Je l’ai rencontrée lors de sa venue au Salon du livre de Paris grâce aux Nouveaux Talents, l’initiative de mécénat de la fondation Bouygues Telecom qui a à cœur d’accompagner les écrivains de demain.
La première partie de l’entretien est disponible [ici].
Vous avez écrit sur votre expérience de visiteuse de prison dans Une Sainte. Comment est-ce que vous tissez cette expérience réelle à la fiction, comment travaillez-vous cette matière ?

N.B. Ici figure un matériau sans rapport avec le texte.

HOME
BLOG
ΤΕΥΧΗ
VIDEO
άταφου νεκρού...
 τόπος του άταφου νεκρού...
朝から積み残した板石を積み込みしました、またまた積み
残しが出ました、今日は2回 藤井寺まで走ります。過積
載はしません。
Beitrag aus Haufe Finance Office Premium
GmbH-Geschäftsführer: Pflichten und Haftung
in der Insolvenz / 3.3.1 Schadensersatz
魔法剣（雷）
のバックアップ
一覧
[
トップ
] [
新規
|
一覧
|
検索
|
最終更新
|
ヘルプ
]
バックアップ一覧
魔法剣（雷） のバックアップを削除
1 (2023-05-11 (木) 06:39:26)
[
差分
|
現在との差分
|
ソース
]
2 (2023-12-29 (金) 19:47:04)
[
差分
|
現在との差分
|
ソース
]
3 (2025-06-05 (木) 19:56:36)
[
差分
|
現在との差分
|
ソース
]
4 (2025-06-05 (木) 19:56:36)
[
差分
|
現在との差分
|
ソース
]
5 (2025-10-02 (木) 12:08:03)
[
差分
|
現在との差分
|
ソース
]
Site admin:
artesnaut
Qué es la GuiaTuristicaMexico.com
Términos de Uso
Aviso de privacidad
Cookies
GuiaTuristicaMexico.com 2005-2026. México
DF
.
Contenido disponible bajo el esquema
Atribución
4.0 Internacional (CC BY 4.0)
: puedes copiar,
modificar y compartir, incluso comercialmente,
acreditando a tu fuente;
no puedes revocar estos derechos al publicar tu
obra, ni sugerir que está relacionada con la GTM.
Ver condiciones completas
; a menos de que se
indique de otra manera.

Avant de le faire, je pensais que ça ne changeait absolument rien, que c’était très abstrait ces frontières entre roman, texte autofictionnel ou autobiographique. Je pensais que dans tous les cas, on faisait la même chose de façon cachée : parler du monde qu’on voit, de soi, de son histoire, de son expérience… En écrivant ce texte qui me touche de très près (quand je l’ai écrit, cela faisait dix ans déjà que j’étais visiteuse), je me suis rendu compte que cela me posait un problème : sous prétexte que c’est tiré d’éléments vécus, j’ai l’impression qu’il faut que ça soit absolument vrai, que je n’ai pas le droit de modifier quoi que ce soit, même pas la couleur des yeux du détenu que je rencontre. Alors que quand je suis dans l’absolu liberté de la fiction romanesque, tout est permis, même quand je parle de choses très intimes qui sont finalement tout aussi réelles que cette expérience vécue. J’ai plutôt vécu cela comme frein. J’ai donc choisi cette forme idéalisée, presque du conte pour enfants, avec ce ton circulaire quasiment biblique pour mettre à distance ce qui me paraissait très étrange, c’est-à-dire la vérité de ma vie qui d’un seul coup n’avait plus rien à faire dans un livre. Tous ces détails qui normalement fleurissent de façon totalement impromptue, je devais au contraire les chercher comme dans des tiroirs en moi. C’est plus besogneux, j’avais la sensation de quelque chose de moins totalement libre.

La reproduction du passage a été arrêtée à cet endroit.